EXERCISE GOAL »
Please read the records below and return each line holding the string "Cloud".

Dataset entries:
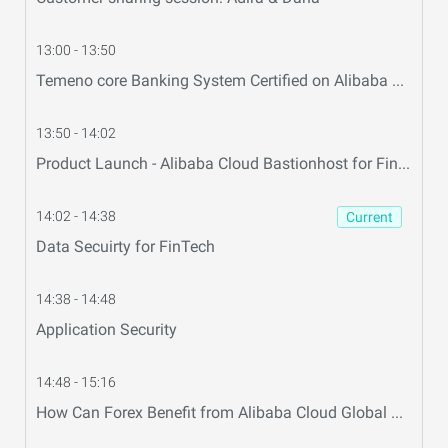
13:00 - 13:50
Temeno core Banking System Certified on Alibaba Cloud & Easily Scale Up and Down on Alibaba Cloud
13:50 - 14:02
Product Launch - Alibaba Cloud Bastionhost for FinTech
14:02 - 14:38
Current
Data Secuirty for FinTech
14:38 - 14:48
Application Security
14:48 - 15:16
How Can Forex Benefit from Alibaba Cloud Global Connections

EXERCISE RESULT »
Temeno core Banking System Certified on Alibaba Cloud & Easily Scale Up and Down on Alibaba Cloud
Product Launch - Alibaba Cloud Bastionhost for FinTech
How Can Forex Benefit from Alibaba Cloud Global Connections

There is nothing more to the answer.